To do that, I took the sample code "Camshiftdemo.cpp" that comes in the samples folder of opencv and I've modified. In my code instead of use the mouse to select the region over which you want to do tracking, is the cascade classifier which passes that information.

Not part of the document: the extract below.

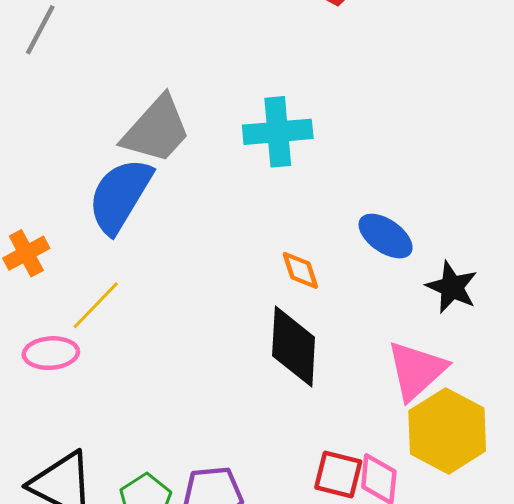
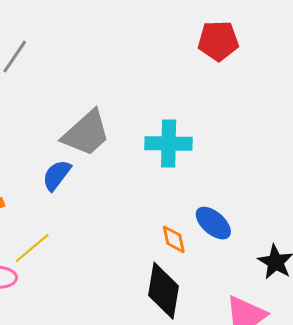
blue semicircle: (120, 196) -> (57, 175), size x0.6
blue ellipse: (386, 236) -> (213, 223), moved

#include "opencv2/video/tracking.hpp"
#include "opencv2/imgproc/imgproc.hpp"
#include "opencv2/highgui/highgui.hpp"
#include "opencv2/objdetect/objdetect.hpp"
#include <iostream>
#include <ctype.h>
using namespace cv;
using namespace std;
Mat image;
int trackObject = 0;
Rect selection;
int main()
{
VideoCapture cap;
Rect trackWindow;
int hsize = 16;
float hranges[] = {0,180};
const float* phranges = hranges;
int matchesNum = 0;
CascadeClassifier cascade;
if (!cascade.load("C:/opencv/data/haarcascades/haarcascade_frontalface_default.xml")) {
cout << "Cannot load face xml!" << endl;
return -1;
}
cap.open("D:/Videos_Proy/ProgramacionII/CAMERA3_clase1.MP4");
if (!cap.isOpened()) {
cout << "***Could not initialize capturing...***\n";
return -1;
}
namedWindow( "Result", 1 );
Mat frame, hsv, hue, hist, mask, backproj;
for(;;)
{
cap >> frame;
if( frame.empty() )
break;
frame.copyTo(image);
if ( !trackObject )
{
Mat grayframe;
vector <Rect> facesBuf;
int detectionsNum = 0;
cvtColor(image, grayframe, CV_BGR2GRAY);
cascade.detectMultiScale(grayframe, facesBuf, 1.2, 4, CV_HAAR_FIND_BIGGEST_OBJECT |
CV_HAAR_SCALE_IMAGE, cvSize(0, 0));
detectionsNum = (int) facesBuf.size();
Rect *faceRects = &facesBuf[0];
//It must found faces in three consecutives frames to start the tracking to discard false positives
if (detectionsNum > 0)
matchesNum += 1;
else matchesNum = 0;
if ( matchesNum == 3 )
{
trackObject = -1;
selection = faceRects[0];
}
for (int i = 0; i < detectionsNum; i++)
{
Rect r = faceRects[i];
rectangle(image, Point(r.x, r.y), Point(r.x + r.width, r.y + r.height), CV_RGB(0, 255, 0));
}
}
if( trackObject )
{
cvtColor(image, hsv, CV_BGR2HSV);
inRange(hsv, Scalar(0, 69, 53),
Scalar(180, 256, 256), mask);
int ch[] = {0, 0};
hue.create(hsv.size(), hsv.depth());
mixChannels(&hsv, 1, &hue, 1, ch, 1);
if( trackObject < 0 )
{
Mat roi(hue, selection), maskroi(mask, selection);
calcHist(&roi, 1, 0, maskroi, hist, 1, &hsize, &phranges);
normalize(hist, hist, 0, 255, CV_MINMAX);
trackWindow = selection;
trackObject = 1;
}
calcBackProject(&hue, 1, 0, hist, backproj, &phranges);
backproj &= mask;
RotatedRect trackBox = CamShift(backproj, trackWindow,
TermCriteria( CV_TERMCRIT_EPS | CV_TERMCRIT_ITER, 10, 1 ));
if( trackWindow.area() <= 1 )
{
int cols = backproj.cols, rows = backproj.rows, r = (MIN(cols, rows) + 5)/6;
trackWindow = Rect(trackWindow.x - r, trackWindow.y - r,
trackWindow.x + r, trackWindow.y + r) &
Rect(0, 0, cols, rows);
}
ellipse( image, trackBox, Scalar(0,0,255), 3, CV_AA );
}
imshow( "Result", image );
if(waitKey(30) >= 0) break;
}
return 0;
}
This code makes sense to me, and when I Build it in Netbeans do not get any error, the problem is that don't run and Netbeans don't give any clue, only says: RUN FAILED (exit value -1.073.741.819, total time: 5s)
Anyone could help me and give any idea about what is happening. Thanks!!